Red Star Macalline Group Corporation (01528) issues profit warning, expects a net loss attributable to shareholders in 2025 of approximately 15.36 billion to 22.86 billion yuan.
Red Star Macalline (01528) announced that the group is expected to incur a loss of approximately RMB 15.985 billion to RMB 23.837 billion for the fiscal year ending December 31, 2025, compared to a loss of approximately RMB 3.728 billion for the fiscal year ending December 31, 2024. The group continues to incur losses. It is estimated that the net loss attributable to the owners of the parent company for the fiscal year 2025 will be approximately RMB 15.36 billion to RMB 22.86 billion, compared to a net loss attributable to the owners of the parent company of approximately RMB 3.492 billion for the fiscal year 2024. The group continues to incur losses.
Red Star Macalline Group Corporation (01528) announced that the group expects to incur a loss of approximately RMB 15.985 billion to RMB 23.837 billion for the fiscal year ending December 31, 2025, compared to a loss of approximately RMB 3.728 billion for the fiscal year ended December 31, 2024, indicating a continued loss. The group expects a net loss attributable to the owners of the parent company of approximately RMB 15.36 billion to RMB 22.86 billion for the fiscal year 2025, compared to a net loss attributable to the owners of the parent company of approximately RMB 3.492 billion for the fiscal year 2024, also indicating a continued loss.

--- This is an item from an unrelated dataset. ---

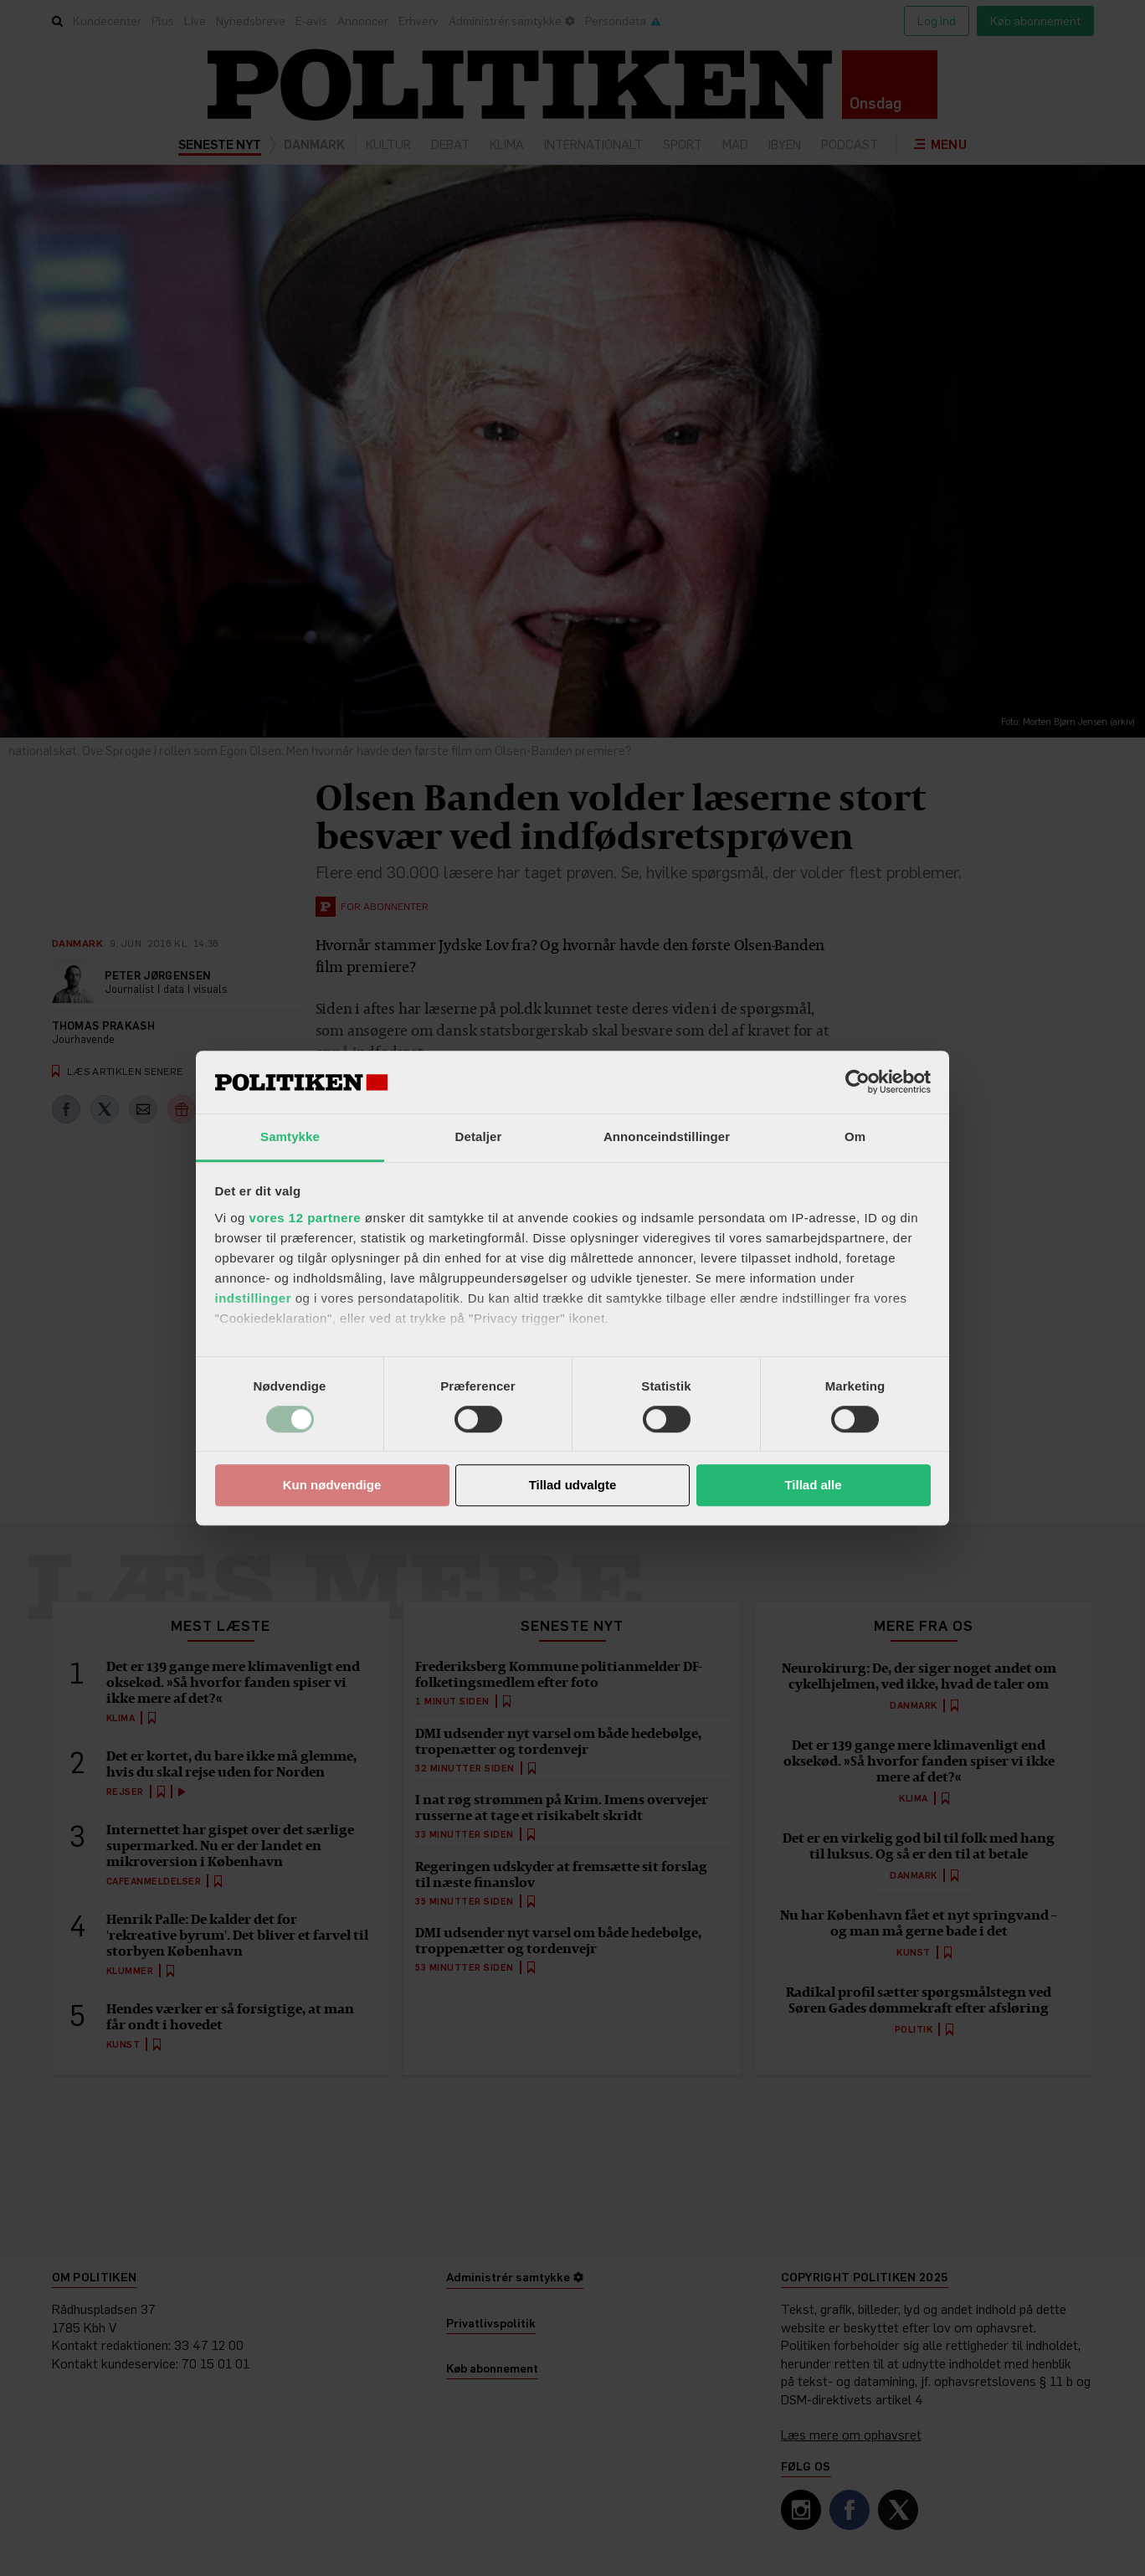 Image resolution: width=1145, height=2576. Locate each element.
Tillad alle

The expected loss for the fiscal year 2025 is mainly due to fair value changes in investment properties and impairment losses on related assets. Due to the downturn in the real estate industry and the continued impact of the decline in demand in the home furnishing and building materials industry, the demand in the home retail market has weakened. The company has been continuously stabilizing and retaining business by reducing rents and management fees, actively adjusting its strategies and product categories, attracting high-quality formats and brands with favorable commercial terms, offering rent and management fee discounts in the initial expansion stage, resulting in a significant impact on lease and management income, with rental levels significantly decreasing compared to previous years. As market expectations for future rents have changed, the estimated short-term recovery of rental prices will need to be adjusted, leading to a significant decrease in the value of investment properties. The valuation of investment properties in 2025 (including rights of use assets measured at fair value) is expected to decrease by approximately RMB 13.1 billion to RMB 22 billion. In addition, based on the latest recoverable amounts of various assets historically, the company has made a preliminary calculation of the recoverable amounts of various assets as of the end of 2025, resulting in the provision of impairment losses of approximately RMB 4.5 billion to RMB 5.7 billion.
The decrease in fair value of investment properties and the provision of various impairment losses are aimed at accurately reflecting the impact of various non-operating items caused by changes in the current market environment on the company's financial information. The changes in fair value of investment properties do not affect the company's ability to generate cash flow from the properties it holds, do not affect the overall stability of the company's operations, and do not change the improved rental rates and net operating cash flow of the company. The company will adjust proactively in accordance with the country's "Fifteen Five" plan and the new market environment, upgrading its strategic positioning to "a new operator of home lifestyle commercial operations and a home industry ecological service provider," focusing on upgrading its core home business while expanding its home industry ecological services, creating a second growth curve, and achieving dual growth in scale and value.